Естественно, что в данном «правом» контексте возникает имя Победоносцева. Удивительно-неудивительно то, что почти никто не поставил под сомнение точность изображения в «Возмездии» этого выдающегося человека и эпохи в целом. Визитной карточкой произведения в восприятии многих стали следующие строки:
В те годы дальние, глухие,
В сердцах царили сон и мгла:
Победоносцев над Россией
Простёр совиные крыла,
И не было ни дня, ни ночи,
А только – тень огромных крыл...
В трактовке этих строк исследователи в одних случаях, подобно И.Золотусскому, передают блоковское видение, не выражая своего отношения к нему; в других, там, где сие отношение присутствует, авторы со-лидаризуются с поэтом и относят приведённый отрывок, как, например, К.Мочульский, к «величайшим созданиям поэта».

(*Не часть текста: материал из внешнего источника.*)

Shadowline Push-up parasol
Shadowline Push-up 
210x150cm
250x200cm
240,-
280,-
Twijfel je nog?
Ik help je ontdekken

В записных книжках и в поэме «Возмездие» К.Победоносцев характеризуется резко-негативно, на что есть свои причины. Как следует из размышлений А.Блока о судьбе «правеющей» Ангелины, его волновало то влияние, которое оказывал этот человек, и мертвый, на сестру и на тысячи, ей подобных. Оказывал через книги, свои и чужие, им изданные. Именно поэтому К.Победоносцев – верный и мужественный защитник Престола и Церкви, идеолог русского государства, – называется Блоком «старым дьяволом».
«Дьявольская» образность в дневнике и «совиная» образность «Возмездия» вырастают из идейно-духовной несовместимости поэта и обер-прокурора. Пафос и система доказательств Победоносцева в статье «Великая ложь нашего времени» сводятся к тому, что идея народовластия – это миф. Блок же в эту идею свято верил. Победоносцев справедливо видит в самодержавии «единственный залог правды для России» и всячески противодействует идеям о конституционной реформе, парламенте и подобной либеральной диарее.
Претворение этих идей в жизнь грозит гибелью России, о чём Победоносцев неоднократно предупреждает Александра III и даёт, в частности, такую ёмкую, точную характеристику «интеллигентской» власти: « … либеральная демократия, водворяя беспорядок и насилие в обществе, вместе с началами безверия и материализма, провозглашает свободу, равенство и братство – там, где нет уже места ни свободе, ни равенству».
С точки зрения Победоносцева, вера православная – то, на чём держится русский народ и его государство, а Церковь – место, где через дух христианской любви стираются сословные и общественные различия, где происходит народно-национальное единение перед лицом Бога. Победоносцев не идеализирует священников, рассматривает их как неотъемлемую часть народного организма: они «из народа вышли и от него не отделяются ни в житейском быту, ни в добродетелях, ни в самих недостатках, с народом и стоят, и падают».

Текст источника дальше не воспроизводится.